_Work task:_ Without the pictures, write out every entry that follows exactly.

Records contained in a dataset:

● ● ● ● ●

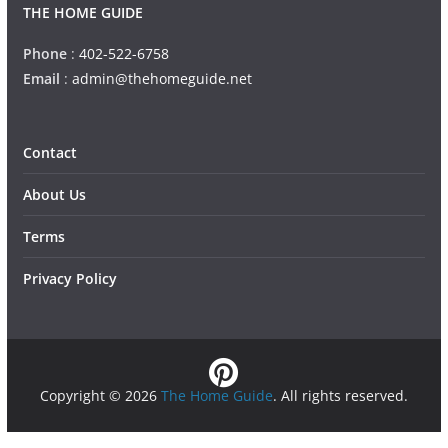
THE HOME GUIDE
Phone
:
402-522-6758
Email
:
admin@thehomeguide.net
Contact
About Us
Terms
Privacy Policy
Copyright © 2026
The Home Guide
. All rights reserved.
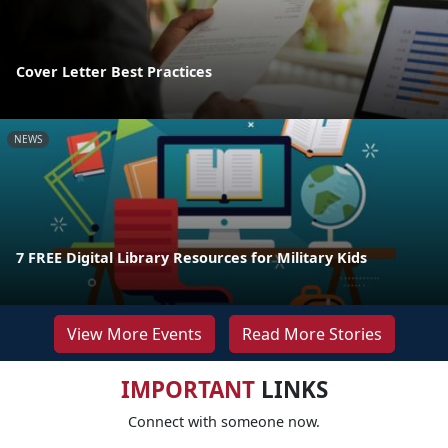
Cover Letter Best Practices
NEWS
7 FREE Digital Library Resources for Military Kids
View More Events
Read More Stories
IMPORTANT
LINKS
Connect with someone now.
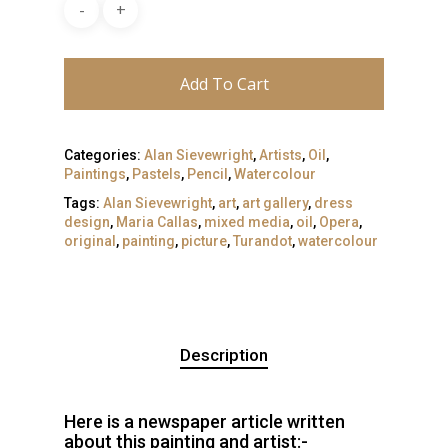
Add To Cart
Categories:
Alan Sievewright
,
Artists
,
Oil
,
Paintings
,
Pastels
,
Pencil
,
Watercolour
Tags:
Alan Sievewright
,
art
,
art gallery
,
dress
design
,
Maria Callas
,
mixed media
,
oil
,
Opera
,
original
,
painting
,
picture
,
Turandot
,
watercolour
Description
Here is a newspaper article written
about this painting and artist:-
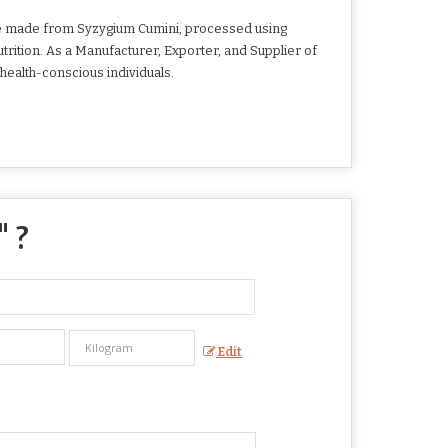
 are made from Syzygium Cumini, processed using
utrition. As a Manufacturer, Exporter, and Supplier of
health-conscious individuals.
" ?
Edit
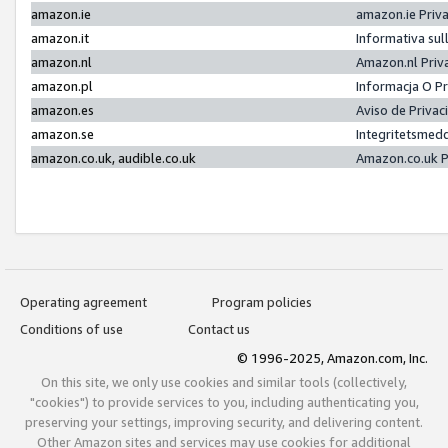
amazon.ie
amazon.ie Priv
amazon.it
Informativa sul
amazon.nl
Amazon.nl Priv
amazon.pl
Informacja O P
amazon.es
Aviso de Priva
amazon.se
Integritetsmed
amazon.co.uk, audible.co.uk
Amazon.co.uk P
Operating agreement
Program policies
Conditions of use
Contact us
© 1996-2025, Amazon.com, Inc.
On this site, we only use cookies and similar tools (collectively,
"cookies") to provide services to you, including authenticating you,
preserving your settings, improving security, and delivering content.
Other Amazon sites and services may use cookies for additional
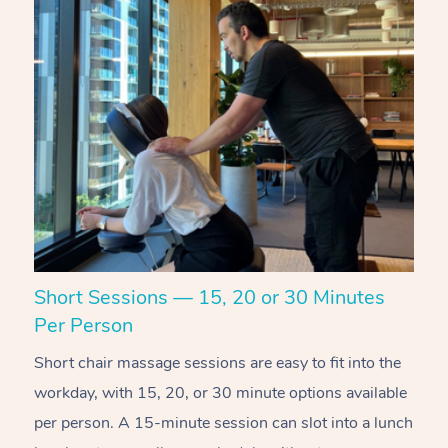
Short Sessions — 15, 20 or 30 Minutes
C
Per Person
R
Short chair massage sessions are easy to fit into the
C
workday, with 15, 20, or 30 minute options available
w
per person. A 15-minute session can slot into a lunch
pl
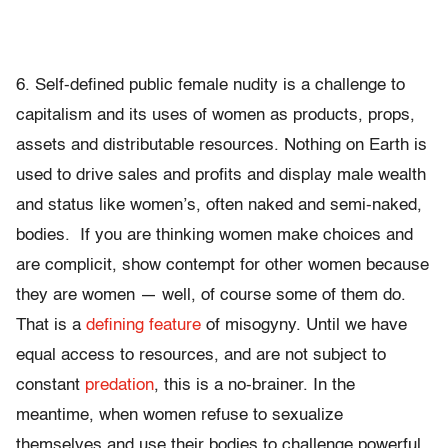
6. Self-defined public female nudity is a challenge to
capitalism and its uses of women as products, props,
assets and distributable resources. Nothing on Earth is
used to drive sales and profits and display male wealth
and status like women’s, often naked and semi-naked,
bodies. If you are thinking women make choices and
are complicit, show contempt for other women because
they are women — well, of course some of them do.
That is a
defining feature
of misogyny. Until we have
equal access to resources, and are not subject to
constant
predation
, this is a no-brainer. In the
meantime, when women refuse to sexualize
themselves and use their bodies to challenge powerful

● ● ● ● ●

_Exercise output:_
THE HOME GUIDE
Phone
:
402-522-6758
Email
:
admin@thehomeguide.net
Contact
About Us
Terms
Privacy Policy
Copyright © 2026
The Home Guide
. All rights reserved.
Cover Letter Best Practices
NEWS
7 FREE Digital Library Resources for Military Kids
View More Events
Read More Stories
IMPORTANT
LINKS
Connect with someone now.
Add To Cart
Categories:
Alan Sievewright
,
Artists
,
Oil
,
Paintings
,
Pastels
,
Pencil
,
Watercolour
Tags:
Alan Sievewright
,
art
,
art gallery
,
dress
design
,
Maria Callas
,
mixed media
,
oil
,
Opera
,
original
,
painting
,
picture
,
Turandot
,
watercolour
Description
Here is a newspaper article written
about this painting and artist:-
 are made from Syzygium Cumini, processed using
utrition. As a Manufacturer, Exporter, and Supplier of
health-conscious individuals.
" ?
Edit
amazon.ie
amazon.ie Priv
amazon.it
Informativa sul
amazon.nl
Amazon.nl Priv
amazon.pl
Informacja O P
amazon.es
Aviso de Priva
amazon.se
Integritetsmed
amazon.co.uk, audible.co.uk
Amazon.co.uk P
Operating agreement
Program policies
Conditions of use
Contact us
© 1996-2025, Amazon.com, Inc.
On this site, we only use cookies and similar tools (collectively,
"cookies") to provide services to you, including authenticating you,
preserving your settings, improving security, and delivering content.
Other Amazon sites and services may use cookies for additional
Short Sessions — 15, 20 or 30 Minutes
C
Per Person
R
Short chair massage sessions are easy to fit into the
C
workday, with 15, 20, or 30 minute options available
w
per person. A 15-minute session can slot into a lunch
pl
6. Self-defined public female nudity is a challenge to
capitalism and its uses of women as products, props,
assets and distributable resources. Nothing on Earth is
used to drive sales and profits and display male wealth
and status like women’s, often naked and semi-naked,
bodies. If you are thinking women make choices and
are complicit, show contempt for other women because
they are women — well, of course some of them do.
That is a
defining feature
of misogyny. Until we have
equal access to resources, and are not subject to
constant
predation
, this is a no-brainer. In the
meantime, when women refuse to sexualize
themselves and use their bodies to challenge powerful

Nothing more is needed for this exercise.